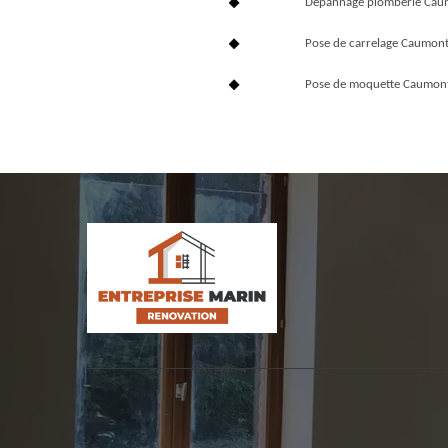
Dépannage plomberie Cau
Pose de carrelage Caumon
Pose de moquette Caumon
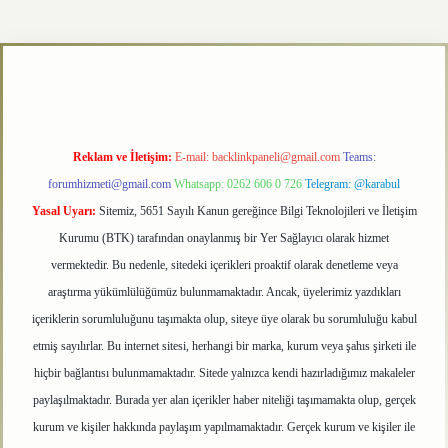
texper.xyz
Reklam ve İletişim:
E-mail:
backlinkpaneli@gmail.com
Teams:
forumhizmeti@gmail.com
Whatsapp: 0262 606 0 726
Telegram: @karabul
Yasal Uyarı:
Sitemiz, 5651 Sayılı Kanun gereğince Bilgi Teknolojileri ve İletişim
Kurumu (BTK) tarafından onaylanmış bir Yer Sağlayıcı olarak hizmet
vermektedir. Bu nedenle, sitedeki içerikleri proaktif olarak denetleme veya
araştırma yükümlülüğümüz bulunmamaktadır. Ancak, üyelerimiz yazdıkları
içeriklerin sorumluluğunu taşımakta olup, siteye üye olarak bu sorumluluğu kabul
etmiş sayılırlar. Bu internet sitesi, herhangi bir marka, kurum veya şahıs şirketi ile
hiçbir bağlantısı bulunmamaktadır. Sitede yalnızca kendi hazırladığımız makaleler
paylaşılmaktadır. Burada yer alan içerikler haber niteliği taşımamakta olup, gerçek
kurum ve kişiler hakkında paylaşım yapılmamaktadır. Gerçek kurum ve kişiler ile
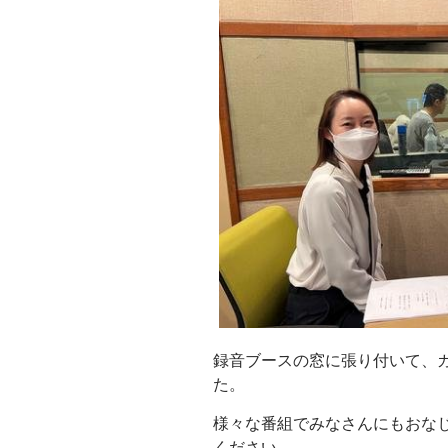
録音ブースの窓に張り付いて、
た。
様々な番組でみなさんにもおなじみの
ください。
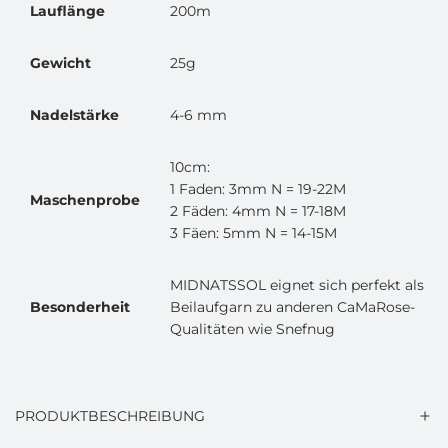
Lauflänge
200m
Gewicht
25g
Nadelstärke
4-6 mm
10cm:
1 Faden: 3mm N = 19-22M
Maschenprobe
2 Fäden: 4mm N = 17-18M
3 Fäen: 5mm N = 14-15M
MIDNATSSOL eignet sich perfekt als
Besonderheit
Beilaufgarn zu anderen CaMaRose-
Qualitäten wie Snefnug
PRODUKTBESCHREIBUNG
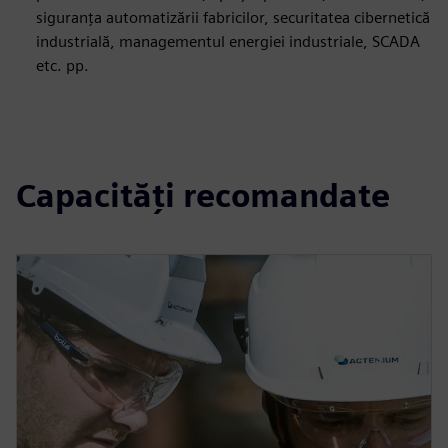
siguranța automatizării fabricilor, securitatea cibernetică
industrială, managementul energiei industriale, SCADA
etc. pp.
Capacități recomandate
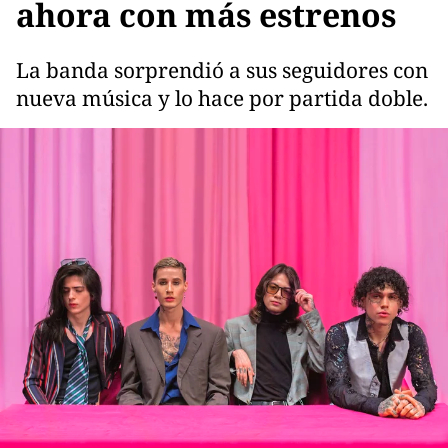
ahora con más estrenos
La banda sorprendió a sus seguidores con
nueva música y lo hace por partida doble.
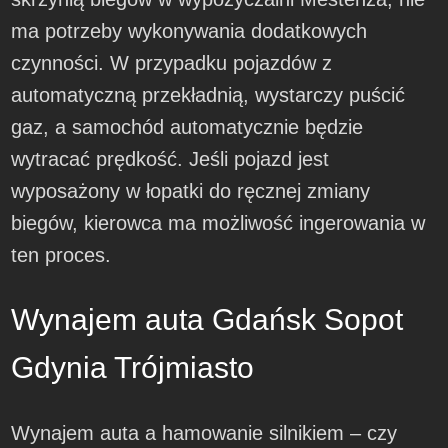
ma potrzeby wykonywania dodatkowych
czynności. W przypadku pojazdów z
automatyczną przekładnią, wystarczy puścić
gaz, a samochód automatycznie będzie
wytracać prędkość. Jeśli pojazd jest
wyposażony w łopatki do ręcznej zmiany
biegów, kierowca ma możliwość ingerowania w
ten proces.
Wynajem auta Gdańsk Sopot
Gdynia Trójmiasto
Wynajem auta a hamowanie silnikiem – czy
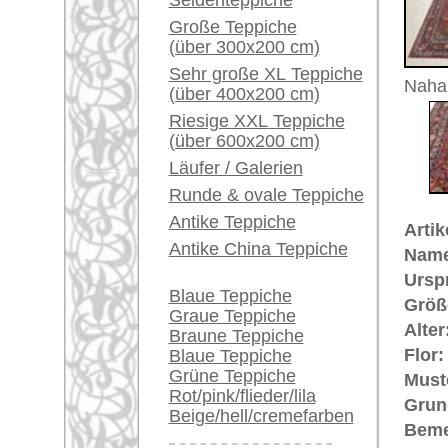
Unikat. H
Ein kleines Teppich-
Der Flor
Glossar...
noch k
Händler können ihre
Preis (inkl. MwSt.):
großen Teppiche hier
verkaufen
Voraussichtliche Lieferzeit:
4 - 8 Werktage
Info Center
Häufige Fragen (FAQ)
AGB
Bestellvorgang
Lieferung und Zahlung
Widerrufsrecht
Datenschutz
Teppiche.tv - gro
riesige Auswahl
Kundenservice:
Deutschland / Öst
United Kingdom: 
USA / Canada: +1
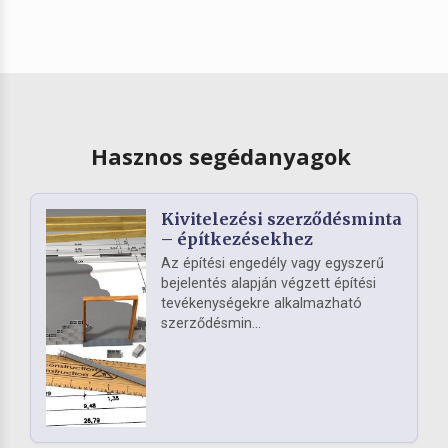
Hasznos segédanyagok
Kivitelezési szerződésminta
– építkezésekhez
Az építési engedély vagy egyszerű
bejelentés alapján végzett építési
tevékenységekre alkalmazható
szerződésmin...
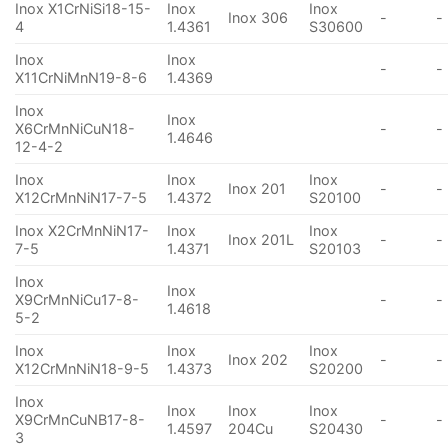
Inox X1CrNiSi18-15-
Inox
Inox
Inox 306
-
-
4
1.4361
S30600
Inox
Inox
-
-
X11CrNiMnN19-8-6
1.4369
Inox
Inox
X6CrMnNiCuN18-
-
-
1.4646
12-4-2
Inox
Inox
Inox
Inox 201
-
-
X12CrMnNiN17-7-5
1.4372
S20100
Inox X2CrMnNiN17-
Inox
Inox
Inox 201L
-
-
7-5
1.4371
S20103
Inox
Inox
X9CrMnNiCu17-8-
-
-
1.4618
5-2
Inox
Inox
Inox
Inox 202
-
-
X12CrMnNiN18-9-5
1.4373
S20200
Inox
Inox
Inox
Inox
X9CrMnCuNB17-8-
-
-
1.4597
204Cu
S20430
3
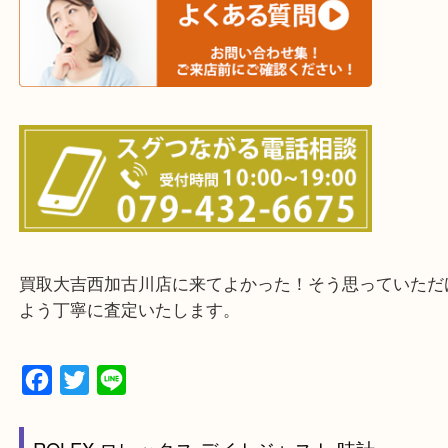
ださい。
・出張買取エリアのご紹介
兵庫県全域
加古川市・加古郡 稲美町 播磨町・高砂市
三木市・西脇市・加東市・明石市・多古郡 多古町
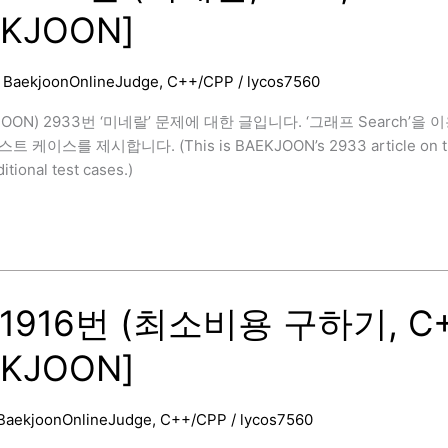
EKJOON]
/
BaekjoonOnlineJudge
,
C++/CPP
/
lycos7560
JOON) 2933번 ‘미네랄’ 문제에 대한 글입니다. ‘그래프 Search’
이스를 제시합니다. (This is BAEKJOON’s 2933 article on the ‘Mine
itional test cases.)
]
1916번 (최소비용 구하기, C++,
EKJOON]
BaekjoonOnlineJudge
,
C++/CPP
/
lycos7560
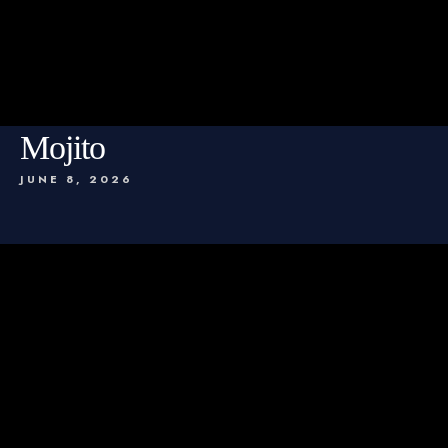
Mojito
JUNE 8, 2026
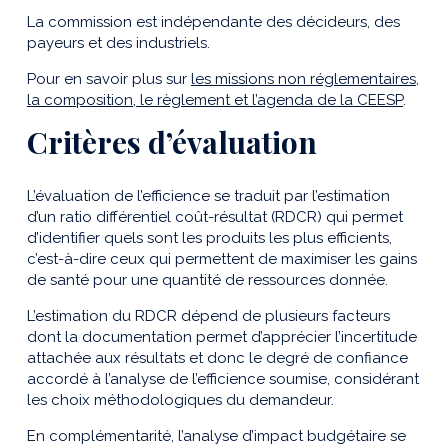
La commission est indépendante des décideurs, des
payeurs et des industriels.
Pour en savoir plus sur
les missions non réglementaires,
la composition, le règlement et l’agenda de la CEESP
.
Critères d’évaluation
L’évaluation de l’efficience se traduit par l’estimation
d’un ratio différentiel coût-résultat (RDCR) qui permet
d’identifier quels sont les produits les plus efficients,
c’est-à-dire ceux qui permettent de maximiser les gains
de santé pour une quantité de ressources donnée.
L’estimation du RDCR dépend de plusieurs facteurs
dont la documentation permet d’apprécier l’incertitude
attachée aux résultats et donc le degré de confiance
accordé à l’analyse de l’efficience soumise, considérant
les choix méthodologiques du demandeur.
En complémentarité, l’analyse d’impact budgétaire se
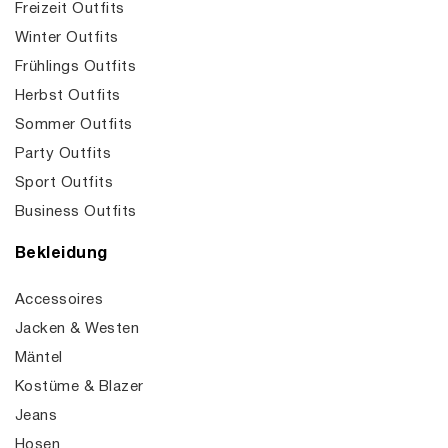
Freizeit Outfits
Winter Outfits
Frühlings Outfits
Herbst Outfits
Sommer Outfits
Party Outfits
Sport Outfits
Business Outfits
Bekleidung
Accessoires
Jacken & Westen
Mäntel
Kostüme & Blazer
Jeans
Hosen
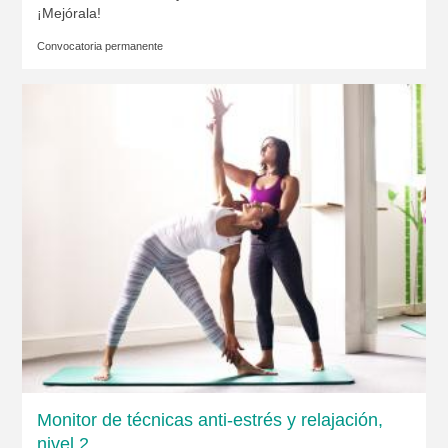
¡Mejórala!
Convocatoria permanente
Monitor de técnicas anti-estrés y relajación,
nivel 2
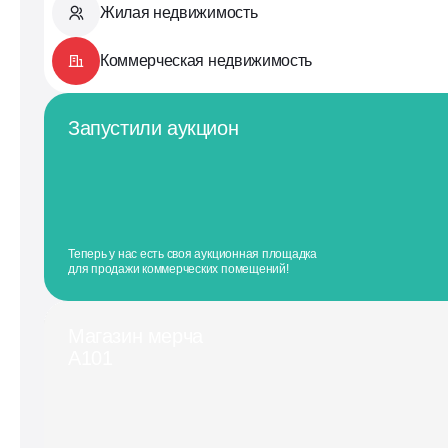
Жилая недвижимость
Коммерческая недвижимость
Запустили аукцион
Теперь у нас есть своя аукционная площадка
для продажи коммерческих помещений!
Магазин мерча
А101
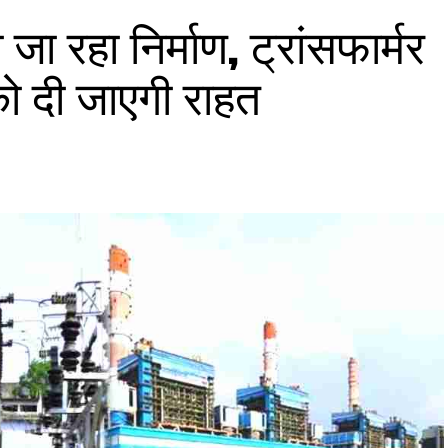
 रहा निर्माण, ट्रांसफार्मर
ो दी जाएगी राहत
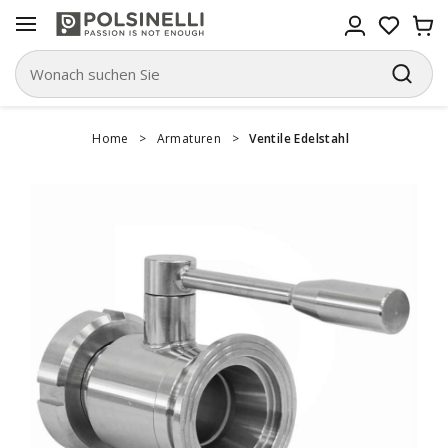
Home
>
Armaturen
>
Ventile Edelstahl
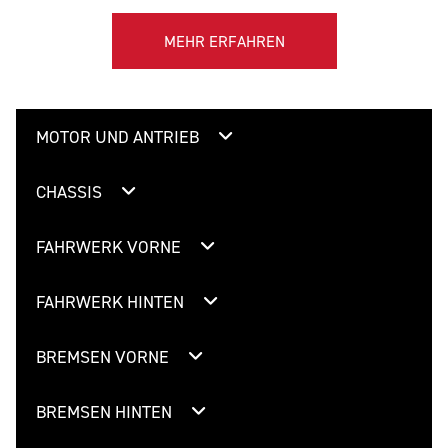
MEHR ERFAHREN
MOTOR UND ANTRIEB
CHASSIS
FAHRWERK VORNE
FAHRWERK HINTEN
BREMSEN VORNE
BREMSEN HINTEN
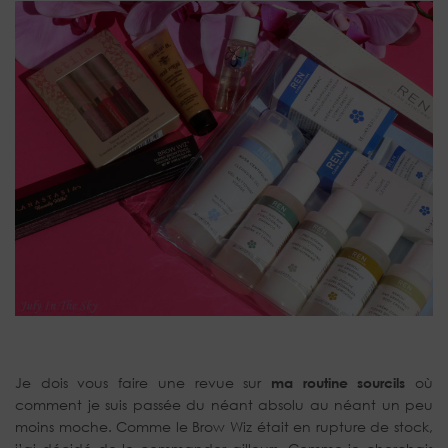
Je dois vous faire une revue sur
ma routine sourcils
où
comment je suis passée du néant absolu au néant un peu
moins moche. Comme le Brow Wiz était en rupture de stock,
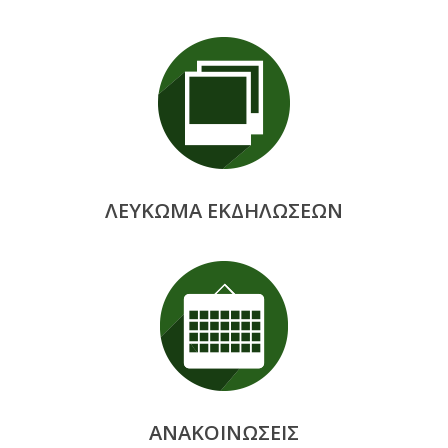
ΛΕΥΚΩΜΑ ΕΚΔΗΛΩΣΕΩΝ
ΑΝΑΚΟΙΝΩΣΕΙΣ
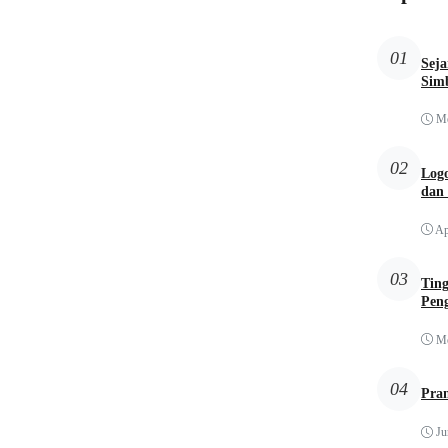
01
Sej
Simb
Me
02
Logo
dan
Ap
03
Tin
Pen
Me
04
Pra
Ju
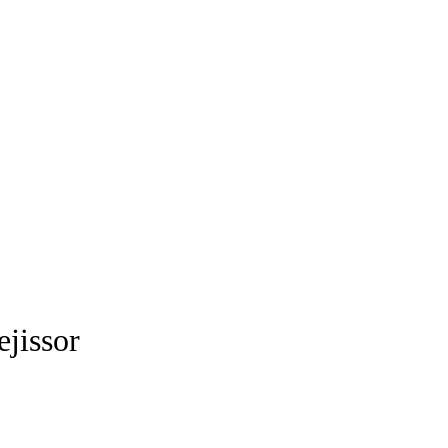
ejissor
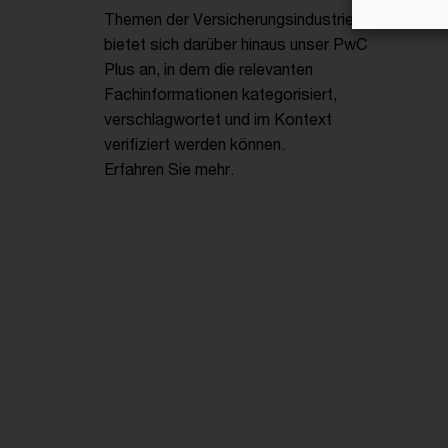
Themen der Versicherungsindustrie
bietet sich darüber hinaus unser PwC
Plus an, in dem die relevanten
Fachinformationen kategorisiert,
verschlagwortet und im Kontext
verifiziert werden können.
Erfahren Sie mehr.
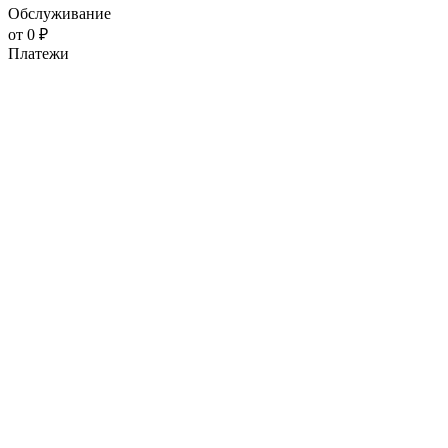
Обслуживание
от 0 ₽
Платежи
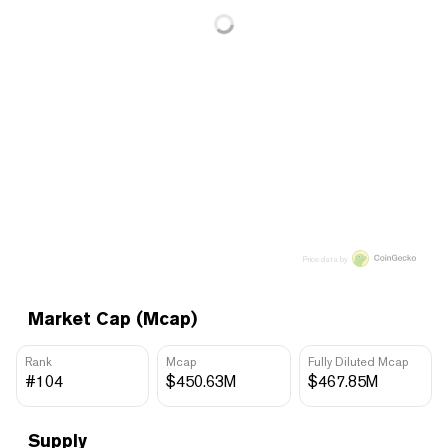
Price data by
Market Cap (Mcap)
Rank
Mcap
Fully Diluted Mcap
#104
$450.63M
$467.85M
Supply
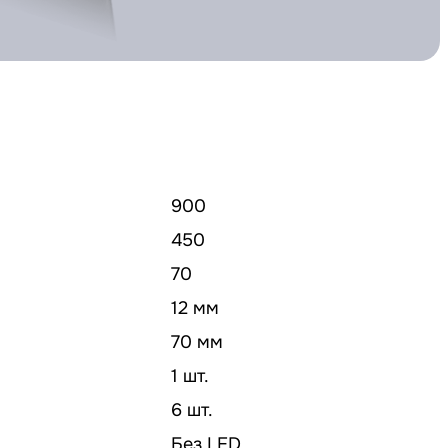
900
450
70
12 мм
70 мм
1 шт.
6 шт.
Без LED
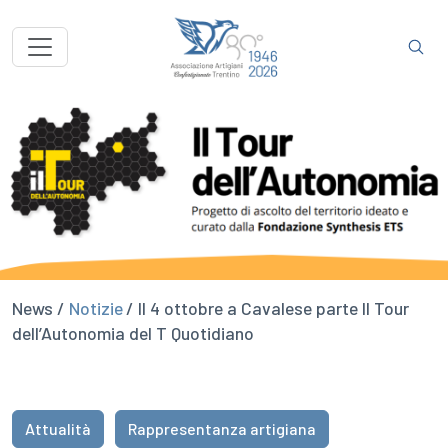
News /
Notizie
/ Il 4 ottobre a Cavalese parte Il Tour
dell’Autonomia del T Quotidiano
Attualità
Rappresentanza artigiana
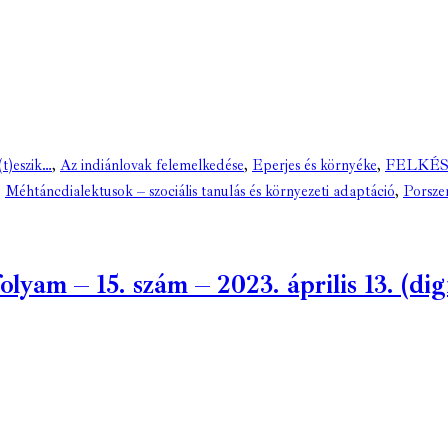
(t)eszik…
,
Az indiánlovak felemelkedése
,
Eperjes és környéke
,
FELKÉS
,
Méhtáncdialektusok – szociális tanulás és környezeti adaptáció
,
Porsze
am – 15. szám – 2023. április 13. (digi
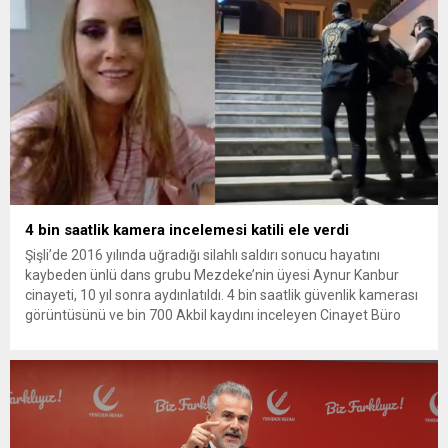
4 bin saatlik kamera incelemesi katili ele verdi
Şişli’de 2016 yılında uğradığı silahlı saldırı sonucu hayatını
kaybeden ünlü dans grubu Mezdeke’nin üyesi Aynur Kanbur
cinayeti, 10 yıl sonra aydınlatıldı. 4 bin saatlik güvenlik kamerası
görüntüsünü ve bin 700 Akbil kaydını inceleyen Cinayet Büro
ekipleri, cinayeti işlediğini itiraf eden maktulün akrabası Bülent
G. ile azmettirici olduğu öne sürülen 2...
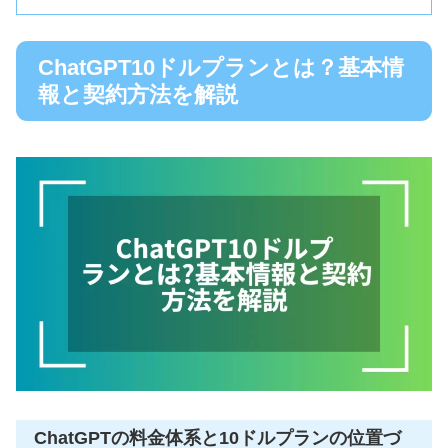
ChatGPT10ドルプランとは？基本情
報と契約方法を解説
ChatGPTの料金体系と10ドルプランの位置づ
# # #
Skip the pictures and quote each line of the entries above, from the first through the line with "La banda sorprendió a sus seguidores con", exactly as it appears.

Dépannage plomberie Cau
Pose de carrelage Caumon
Pose de moquette Caumon
texper.xyz
Reklam ve İletişim:
E-mail:
backlinkpaneli@gmail.com
Teams:
forumhizmeti@gmail.com
Whatsapp: 0262 606 0 726
Telegram: @karabul
Yasal Uyarı:
Sitemiz, 5651 Sayılı Kanun gereğince Bilgi Teknolojileri ve İletişim
Kurumu (BTK) tarafından onaylanmış bir Yer Sağlayıcı olarak hizmet
vermektedir. Bu nedenle, sitedeki içerikleri proaktif olarak denetleme veya
araştırma yükümlülüğümüz bulunmamaktadır. Ancak, üyelerimiz yazdıkları
içeriklerin sorumluluğunu taşımakta olup, siteye üye olarak bu sorumluluğu kabul
etmiş sayılırlar. Bu internet sitesi, herhangi bir marka, kurum veya şahıs şirketi ile
hiçbir bağlantısı bulunmamaktadır. Sitede yalnızca kendi hazırladığımız makaleler
paylaşılmaktadır. Burada yer alan içerikler haber niteliği taşımamakta olup, gerçek
kurum ve kişiler hakkında paylaşım yapılmamaktadır. Gerçek kurum ve kişiler ile
録音ブースの窓に張り付いて、
た。
様々な番組でみなさんにもおなじみの
ください。
Lauflänge
200m
Gewicht
25g
Nadelstärke
4-6 mm
10cm:
1 Faden: 3mm N = 19-22M
Maschenprobe
2 Fäden: 4mm N = 17-18M
3 Fäen: 5mm N = 14-15M
MIDNATSSOL eignet sich perfekt als
Besonderheit
Beilaufgarn zu anderen CaMaRose-
Qualitäten wie Snefnug
PRODUKTBESCHREIBUNG
siguranța automatizării fabricilor, securitatea cibernetică
industrială, managementul energiei industriale, SCADA
etc. pp.
Capacități recomandate
ahora con más estrenos
La banda sorprendió a sus seguidores con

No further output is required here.